The problem is that i would like to stat these characters out before the session just in case some character goes Leeroy Jenkins, yet the offending party member should be either killed or forced to run in either case. The point is is that I'm not sure how late in the campaign i want the PCs to be capable of killing these characters, so i don't know how powerful to make them. I'm worried that if I overdo it, the characters may be unable to kill the npcs until far to late, and if i make them to weak they may be defeated to early.

So, how do you make your bosses who you don't want the PCs to defeat until later in the campaign balanced? I would like to keep things "open" and thus want to avoid just editing the npcs stats whenever i want.

In case one is wondering the party are all lvl 6 and highly under-optimized, a healer cleric, a half-dragon fighter, a warmage, some shadow-fey ranger (forget the name), a barb, and one who hasn't decided yet (but is considering monk).

the npcs in question would be a sorc (the one who the PCs may or may not fight) and I've yet to decide on the dragons, but he will be a fighter-type class.

Ilmryn
2010-10-09, 09:30 PM
If they are NPCs, you could always simiply add or remove class levels whenever you think the PCs should be able to defeat them. Stat them out at say, level 15, and if you want the characters to defeat them at level 10 later in the campaign, just take of a few levels. A level 12 sorc will kill a level 6 PC just as well as a level 15 one, your palyers probably wont notice if the level changes. If they do, you could always say he was level-drained.

Logician
2010-10-09, 09:34 PM
If they are NPCs, you could always simiply add or remove class levels whenever you think the PCs should be able to defeat them. Stat them out at say, level 15, and if you want the characters to defeat them at level 10 later in the campaign, just take of a few levels. A level 12 sorc will kill a level 6 PC just as well as a level 15 one, your palyers probably wont notice if the level changes. If they do, you could always say he was level-drained.

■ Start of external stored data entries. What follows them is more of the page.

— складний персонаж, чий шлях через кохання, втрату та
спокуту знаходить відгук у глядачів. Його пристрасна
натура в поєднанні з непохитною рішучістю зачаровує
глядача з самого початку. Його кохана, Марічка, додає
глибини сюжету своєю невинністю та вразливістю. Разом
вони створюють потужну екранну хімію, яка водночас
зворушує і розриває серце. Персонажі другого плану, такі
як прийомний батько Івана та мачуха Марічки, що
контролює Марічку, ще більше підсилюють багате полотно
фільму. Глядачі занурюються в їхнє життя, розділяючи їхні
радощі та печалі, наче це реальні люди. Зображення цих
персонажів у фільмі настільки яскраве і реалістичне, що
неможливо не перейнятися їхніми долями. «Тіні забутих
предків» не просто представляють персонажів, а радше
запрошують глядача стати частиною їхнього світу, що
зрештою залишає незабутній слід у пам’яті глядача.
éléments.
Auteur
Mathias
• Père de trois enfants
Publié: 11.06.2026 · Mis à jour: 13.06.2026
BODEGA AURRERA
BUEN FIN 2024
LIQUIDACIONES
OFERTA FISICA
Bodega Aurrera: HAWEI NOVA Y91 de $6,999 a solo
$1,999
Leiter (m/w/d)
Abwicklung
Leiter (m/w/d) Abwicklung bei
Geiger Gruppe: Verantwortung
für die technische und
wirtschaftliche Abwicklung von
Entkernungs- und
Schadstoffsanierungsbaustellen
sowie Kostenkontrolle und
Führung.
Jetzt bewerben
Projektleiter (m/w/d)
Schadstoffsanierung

This was the first way i thought of to deal with the problem, and funtionally it does work the best, but i was trying to avoid that as the campaign aims to be fairly sand-box and thus i would feel like i was cheating my players a bit if i was editing the significant npcs combat stats based on "Do i think this is dramatically appropriate? Do i like the way this means this npc is going to die/effect the game world"

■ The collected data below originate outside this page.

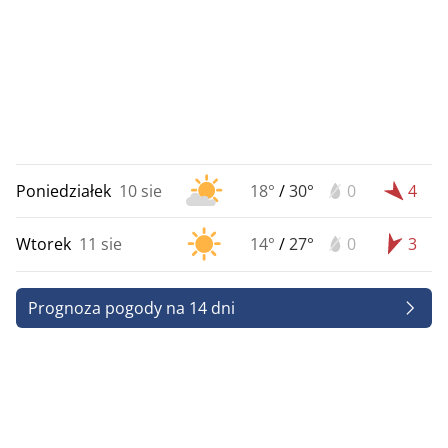
Poniedziałek
10 sie
18°
/
30°
0
4
Wtorek
11 sie
14°
/
27°
0
3
Prognoza pogody na 14 dni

Its not horrible if I do of course, I believe myself to be a good enough DM to be able to accurately judge these things, but of course I would think that. I would just rather avoid it.

Ilmryn
2010-10-09, 09:37 PM
If you want to avoid "cheating", simply strt them at a lower level than you expect the pcs to beat them at, and then siply have them gain levels over the course of the campaign. If pcs can gain xp and levels, then it would be logical that npcs can do so as well.

Logician
2010-10-09, 09:38 PM
If you want to avoid "cheating", simply strt them at a lower level than you expect the pcs to beat them at, and then siply have them gain levels over the course of the campaign. If pcs can gain xp and levels, then it would be logical that npcs can do so as well.

I'm embarrassed not to have thought of this myself, thank you, consider this thread answered.